[[ RECORDS SHOWN, beginning ]]

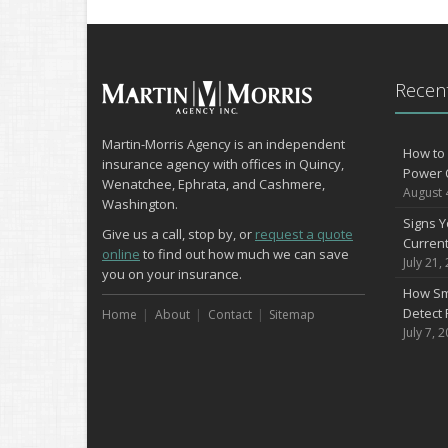
Recent
Martin-Morris Agency is an independent
How to 
insurance agency with offices in Quincy,
Power 
Wenatchee, Ephrata, and Cashmere,
August 
Washington.
Signs Y
Give us a call, stop by, or
request a quote
Curren
online
to find out how much we can save
July 21,
you on your insurance.
How Sm
Detect 
Home
About
Contact
Sitemap
July 7, 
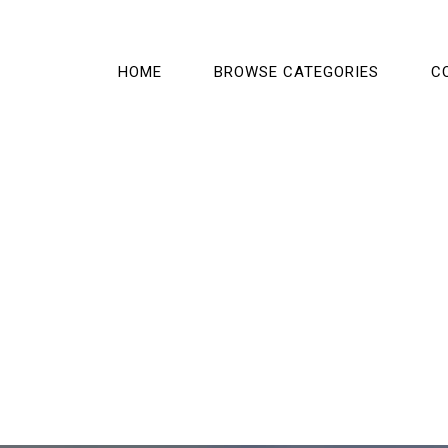
HOME
BROWSE CATEGORIES
C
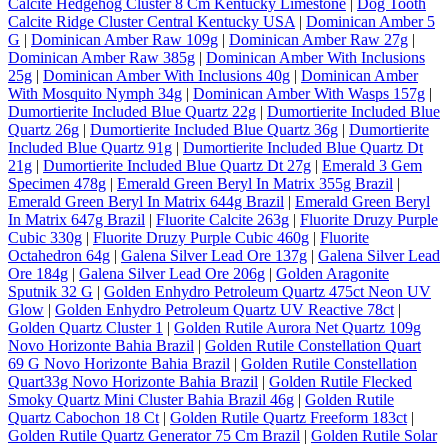
Calcite Hedgehog Cluster 8 Cm Kentucky Limestone
|
Dog Tooth
Calcite Ridge Cluster Central Kentucky USA
|
Dominican Amber 5
G
|
Dominican Amber Raw 109g
|
Dominican Amber Raw 27g
|
Dominican Amber Raw 385g
|
Dominican Amber With Inclusions
25g
|
Dominican Amber With Inclusions 40g
|
Dominican Amber
With Mosquito Nymph 34g
|
Dominican Amber With Wasps 157g
|
Dumortierite Included Blue Quartz 22g
|
Dumortierite Included Blue
Quartz 26g
|
Dumortierite Included Blue Quartz 36g
|
Dumortierite
Included Blue Quartz 91g
|
Dumortierite Included Blue Quartz Dt
21g
|
Dumortierite Included Blue Quartz Dt 27g
|
Emerald 3 Gem
Specimen 478g
|
Emerald Green Beryl In Matrix 355g Brazil
|
Emerald Green Beryl In Matrix 644g Brazil
|
Emerald Green Beryl
In Matrix 647g Brazil
|
Fluorite Calcite 263g
|
Fluorite Druzy Purple
Cubic 330g
|
Fluorite Druzy Purple Cubic 460g
|
Fluorite
Octahedron 64g
|
Galena Silver Lead Ore 137g
|
Galena Silver Lead
Ore 184g
|
Galena Silver Lead Ore 206g
|
Golden Aragonite
Sputnik 32 G
|
Golden Enhydro Petroleum Quartz 475ct Neon UV
Glow
|
Golden Enhydro Petroleum Quartz UV Reactive 78ct
|
Golden Quartz Cluster 1
|
Golden Rutile Aurora Net Quartz 109g
Novo Horizonte Bahia Brazil
|
Golden Rutile Constellation Quart
69 G Novo Horizonte Bahia Brazil
|
Golden Rutile Constellation
Quart33g Novo Horizonte Bahia Brazil
|
Golden Rutile Flecked
Smoky Quartz Mini Cluster Bahia Brazil 46g
|
Golden Rutile
Quartz Cabochon 18 Ct
|
Golden Rutile Quartz Freeform 183ct
|
Golden Rutile Quartz Generator 75 Cm Brazil
|
Golden Rutile Solar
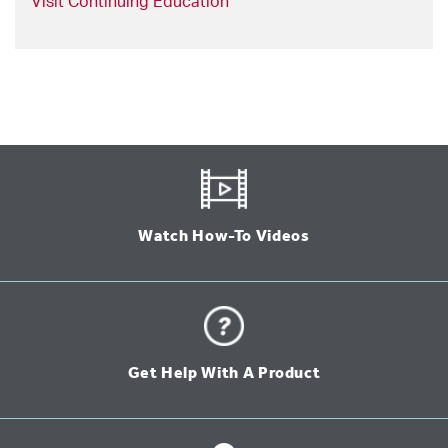
Visit Continuing Education
Watch How-To Videos
Get Help With A Product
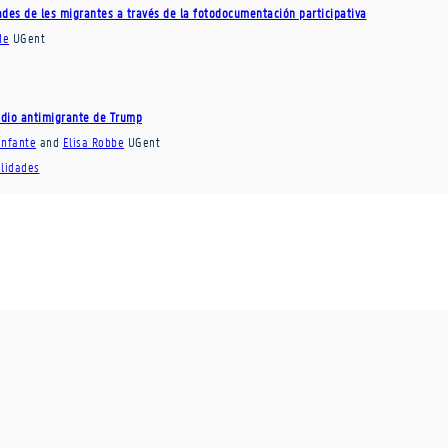
dades de les migrantes a través de la fotodocumentación participativa
de
UGent
 odio antimigrante de Trump
Infante
and
Elisa Robbe
UGent
ilidades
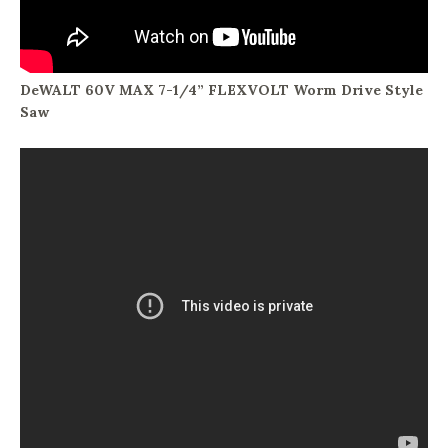
DeWALT 60V MAX 7-1/4” FLEXVOLT Worm Drive Style
Saw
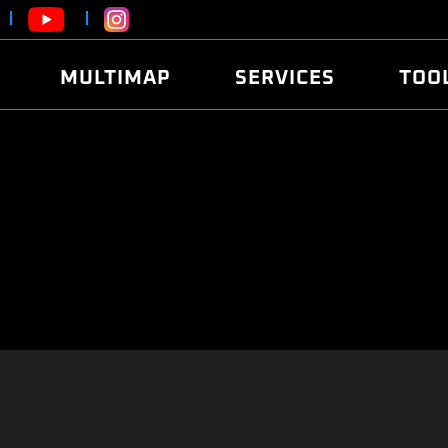
MULTIMAP
SERVICES
TOO
ABOUT
POWER
DYNO
FAQ
SOUND
EDITO
SECURITY CODE
ECO
LOGGE
MOBILE APP
E85 FUEL
LIVE 
BRANDS
LAUNCH CONTROL
CVN P
FILE SERVICE
ANTI-THEFT
MED17
ALGO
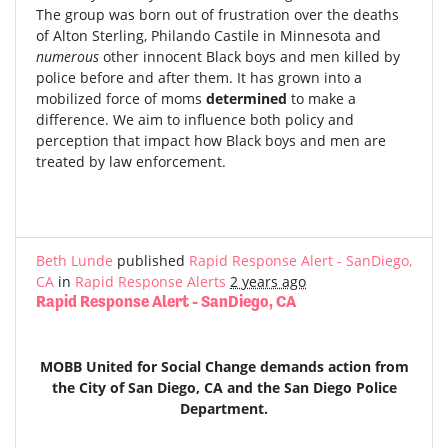
The group was born out of frustration over the deaths
of Alton Sterling, Philando Castile in Minnesota and
numerous
other innocent Black boys and men killed by
police before and after them. It has grown into a
mobilized force of moms
determined
to make a
difference. We aim to influence both policy and
perception that impact how Black boys and men are
treated by law enforcement.
Beth Lunde
published
Rapid Response Alert - SanDiego,
CA
in
Rapid Response Alerts
2 years ago
Rapid Response Alert - SanDiego, CA
MOBB United for Social Change demands action from
the City of San Diego, CA and the San Diego Police
Department.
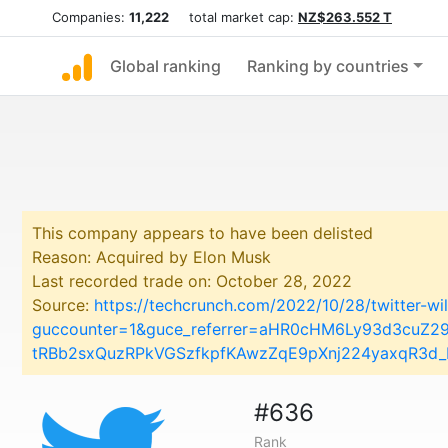
Companies:
11,222
total market cap:
NZ$263.552 T
Global ranking
Ranking by countries
This company appears to have been delisted
Reason: Acquired by Elon Musk
Last recorded trade on: October 28, 2022
Source:
https://techcrunch.com/2022/10/28/twitter-w
guccounter=1&guce_referrer=aHR0cHM6Ly93d3cuZ
tRBb2sxQuzRPkVGSzfkpfKAwzZqE9pXnj224yaxqR3d_
#636
Rank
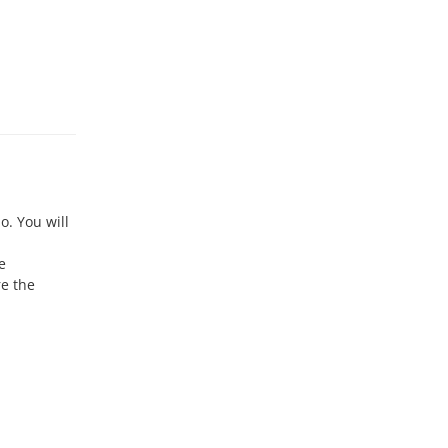
o. You will
e
re the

[[ RECORDS SHOWN, end ]]

▶ EXERCISE OBJECTIVE
Your task is to transcribe all of the records precisely, with no images included.

▶ RESULT OF THE EXERCISE
Recent
Martin-Morris Agency is an independent
How to 
insurance agency with offices in Quincy,
Power 
Wenatchee, Ephrata, and Cashmere,
August 
Washington.
Signs Y
Give us a call, stop by, or
request a quote
Curren
online
to find out how much we can save
July 21,
you on your insurance.
How Sm
Detect 
Home
About
Contact
Sitemap
July 7, 
HOME
BROWSE CATEGORIES
C
Calcite Hedgehog Cluster 8 Cm Kentucky Limestone
|
Dog Tooth
Calcite Ridge Cluster Central Kentucky USA
|
Dominican Amber 5
G
|
Dominican Amber Raw 109g
|
Dominican Amber Raw 27g
|
Dominican Amber Raw 385g
|
Dominican Amber With Inclusions
25g
|
Dominican Amber With Inclusions 40g
|
Dominican Amber
With Mosquito Nymph 34g
|
Dominican Amber With Wasps 157g
|
Dumortierite Included Blue Quartz 22g
|
Dumortierite Included Blue
Quartz 26g
|
Dumortierite Included Blue Quartz 36g
|
Dumortierite
Included Blue Quartz 91g
|
Dumortierite Included Blue Quartz Dt
21g
|
Dumortierite Included Blue Quartz Dt 27g
|
Emerald 3 Gem
Specimen 478g
|
Emerald Green Beryl In Matrix 355g Brazil
|
Emerald Green Beryl In Matrix 644g Brazil
|
Emerald Green Beryl
In Matrix 647g Brazil
|
Fluorite Calcite 263g
|
Fluorite Druzy Purple
Cubic 330g
|
Fluorite Druzy Purple Cubic 460g
|
Fluorite
Octahedron 64g
|
Galena Silver Lead Ore 137g
|
Galena Silver Lead
Ore 184g
|
Galena Silver Lead Ore 206g
|
Golden Aragonite
Sputnik 32 G
|
Golden Enhydro Petroleum Quartz 475ct Neon UV
Glow
|
Golden Enhydro Petroleum Quartz UV Reactive 78ct
|
Golden Quartz Cluster 1
|
Golden Rutile Aurora Net Quartz 109g
Novo Horizonte Bahia Brazil
|
Golden Rutile Constellation Quart
69 G Novo Horizonte Bahia Brazil
|
Golden Rutile Constellation
Quart33g Novo Horizonte Bahia Brazil
|
Golden Rutile Flecked
Smoky Quartz Mini Cluster Bahia Brazil 46g
|
Golden Rutile
Quartz Cabochon 18 Ct
|
Golden Rutile Quartz Freeform 183ct
|
Golden Rutile Quartz Generator 75 Cm Brazil
|
Golden Rutile Solar
Visit Continuing Education
Watch How-To Videos
Get Help With A Product
dades de les migrantes a través de la fotodocumentación participativa
de
UGent
 odio antimigrante de Trump
Infante
and
Elisa Robbe
UGent
ilidades
DeWALT 60V MAX 7-1/4” FLEXVOLT Worm Drive Style
Saw
MULTIMAP
SERVICES
TOO
ABOUT
POWER
DYNO
FAQ
SOUND
EDITO
SECURITY CODE
ECO
LOGGE
MOBILE APP
E85 FUEL
LIVE 
BRANDS
LAUNCH CONTROL
CVN P
FILE SERVICE
ANTI-THEFT
MED17
ALGO
The group was born out of frustration over the deaths
of Alton Sterling, Philando Castile in Minnesota and
numerous
other innocent Black boys and men killed by
police before and after them. It has grown into a
mobilized force of moms
determined
to make a
difference. We aim to influence both policy and
perception that impact how Black boys and men are
treated by law enforcement.
Beth Lunde
published
Rapid Response Alert - SanDiego,
CA
in
Rapid Response Alerts
2 years ago
Rapid Response Alert - SanDiego, CA
MOBB United for Social Change demands action from
the City of San Diego, CA and the San Diego Police
Department.
Companies:
11,222
total market cap:
NZ$263.552 T
Global ranking
Ranking by countries
This company appears to have been delisted
Reason: Acquired by Elon Musk
Last recorded trade on: October 28, 2022
Source:
https://techcrunch.com/2022/10/28/twitter-w
guccounter=1&guce_referrer=aHR0cHM6Ly93d3cuZ
tRBb2sxQuzRPkVGSzfkpfKAwzZqE9pXnj224yaxqR3d_
#636
Rank
o. You will
e
re the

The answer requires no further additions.